HHS now has 15-18 acres, O’Cain said, and would eat up 1.5 acres to provide an ideal number of 200 parking spaces. HHS has long lacked much parking. HHS plays baseball and tennis off-campus. Football practices are blocks away, at the middle school. Nearby Boyd Park’s two tennis courts cannot fit a full team practice.

Reigning number one male tennis seed, senior Christian Maxey, told The Tribune he is fine playing off campus and hopes HHS’ site is retained. “Any hurdles (inconveniences) are worth the pride from Bearcat sports and extra-curriculars.” He led HHS’ Fellowship of Christian Athletes (FCA).

The third-generation Bearcat hopes as an alumnus to get to “walk the same halls.” While Edney noted modernized classrooms would lose the familiar feel, Maxey echoed O’Cain’s emphasis that the iconic Stillwell facade is at the heart of memories and moreso if it is still used for classrooms.

A key result of retaining the current site (once a plum thicket) for Bearcat sports fans is football and soccer games will still be played on Dietz Field, with indoor sports in new facilities.

HHS principal Bobby Wilkins, at left, and athletic director Eric Gash enjoy a light moment Saturday night. They are on the track, which may be widened leftward. HHS’ 90-year-old Stillwell Building is behind the concession stand. Photo by Pete Zamplas.

The track is too narrow to meet sanctions and can be widened, by shifting home bleachers back with the annex no longer in the way, O’Cain said. Edney pledged to see this is done. Edney tossed in a plug for artificial turf, which the board has resisted. The next night, a rain-drenched field postponed the Bearcats’ varsity football opener to Saturday night.

Above all campus spots, “the senior circle should be preserved,” Kassem said. “It’s been a tradition for seniors to eat outside at the circle. We relaxed in the middle of the day, ate lunch, and socialized while enjoying the weather.”

Bill Moyer, who served as a commissioner to 2010 and was chairman, said when the board last decade spoke of buying the Boyd land but to renovate HHS.
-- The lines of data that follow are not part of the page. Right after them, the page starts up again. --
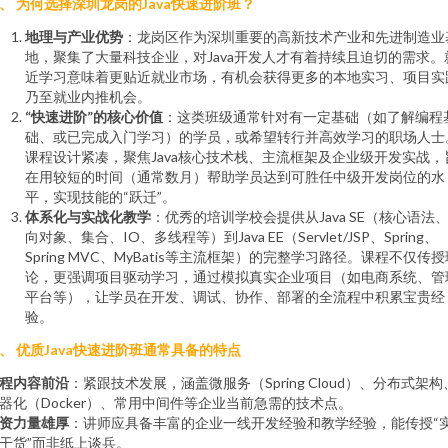
、 为何选择深圳龙岗的Java快速进阶班？
地理与产业优势
：龙岗区作为深圳重要的高新技术产业和先进制造业
地，聚集了大量科技企业，对Java开发人才有着持续且迫切的需求。
近学习意味着更贴近就业市场，有机会获得更多的本地实习、项目实
乃至就业内推机会。
“快速进阶”的核心价值
：这类班级通常针对有一定基础（如了解编程
础、或已完成入门学习）的学员，或希望转行并高效学习的职场人士
课程设计紧凑，聚焦Java核心技术栈、主流框架及企业级开发实战，
在用较短的时间（通常数月）帮助学员达到可胜任中级开发岗位的水
平，实现技能的“跃迁”。
体系化与实战化教学
：优秀的培训学校会提供从Java SE（核心语法
向对象、集合、IO、多线程等）到Java EE（Servlet/JSP、Spring、
Spring MVC、MyBatis等主流框架）的完整学习路径。课程不仅传授
论，更强调项目驱动学习，通过模拟真实企业项目（如电商系统、管
平台等），让学员在开发、调试、协作、部署的全流程中积累宝贵经
验。
、 优质Java快速进阶班通常具备的特点
程内容前沿
：紧跟技术发展，涵盖微服务（Spring Cloud）、分布式架构
器化（Docker）、常用中间件等企业当前急需的技术点。
资力量雄厚
：讲师应具备丰富的企业一线开发经验和教学经验，能传授“
干货”而非纸上谈兵。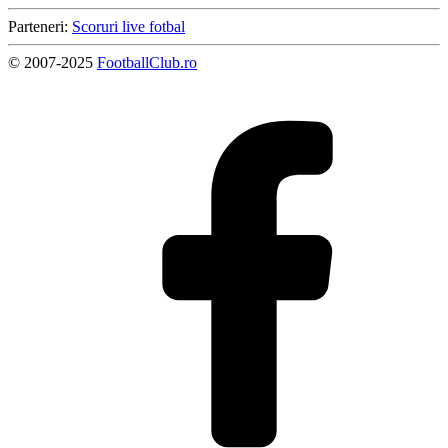
Parteneri:
Scoruri live fotbal
© 2007-2025
FootballClub.ro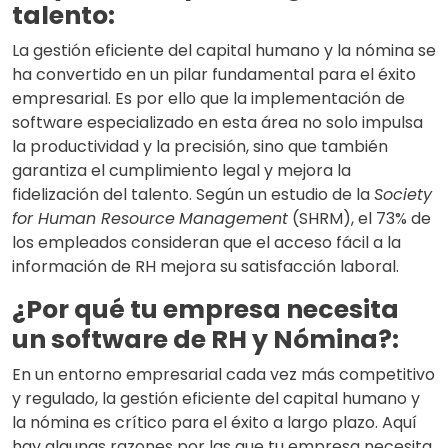
talento:
La gestión eficiente del capital humano y la nómina se
ha convertido en un pilar fundamental para el éxito
empresarial. Es por ello que la implementación de
software especializado en esta área no solo impulsa
la productividad y la precisión, sino que también
garantiza el cumplimiento legal y mejora la
fidelización del talento. Según un estudio de la
Society
for Human Resource
Management
(SHRM), el 73% de
los empleados consideran que el acceso fácil a la
información de RH mejora su satisfacción laboral.
¿Por qué tu empresa necesita
un software de RH y Nómina?:
En un entorno empresarial cada vez más competitivo
y regulado, la gestión eficiente del capital humano y
la nómina es crítico para el éxito a largo plazo. Aquí
hay algunas razones por las que tu empresa necesita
To instead place new classrooms on the Boyd section triggers several issues. One, it keeps students away from Stillwell. That makes it far quieter for anyone who moves into Stillwell. But should it again house HHS classes, students with classes in both buildings would have a further walk in bad weather.

O’Cain charged the Boyd area is far too small, to squeeze in classrooms and gyms. Second, it lacks the campus’ stadium bleachers as a noise buffer from nearby U.S. 25 North. A hill could be built up. Lapsley noted “today’s construction materials can mitigate noise.” Further, the new main gym could buffer sound for classrooms. For now at least, the gym is planned as closest to the main road. Since it much noisier than classes, it is less disrupted by exterior sound. Commissioners voiced faith in CN’s noise study indicating disruptions are minor.

But O’Cain said when standing as far back as classrooms would be from busy 25 and Five Points intersection, he sensed noticeably loud noise and vibration from trucks, cars and boom boxes. His plan has parking on the Boyd side by 25 and Ninth Avenue, such as exists now for Bearcat games. The dead-ending one block of Ninth will be closed, torn apart, with its surface helping expand the campus northward.

The school at 311 Bearcat Blvd. (Eighth Ave. W.) was dedicated Dec. 3, 1926. The first city high school opened in 1901 at Fleming and Third in the Judson College Building. Then in 1919 it was in the former Noterman House in what is now Boyd Park, between North Main and 25/Church Street.

HHS senior Zack Cagle is glad Stillwell can remain for reunions, rather than be torn down. “If it’s not there, it takes away the sense the school was ever there.”

The preliminary completion date for the new school is 2020. Tavernier, Class of 2019, said “whether my class is the last or not” in Stillwell, “it’s an honor to be a part of such an amazing school.”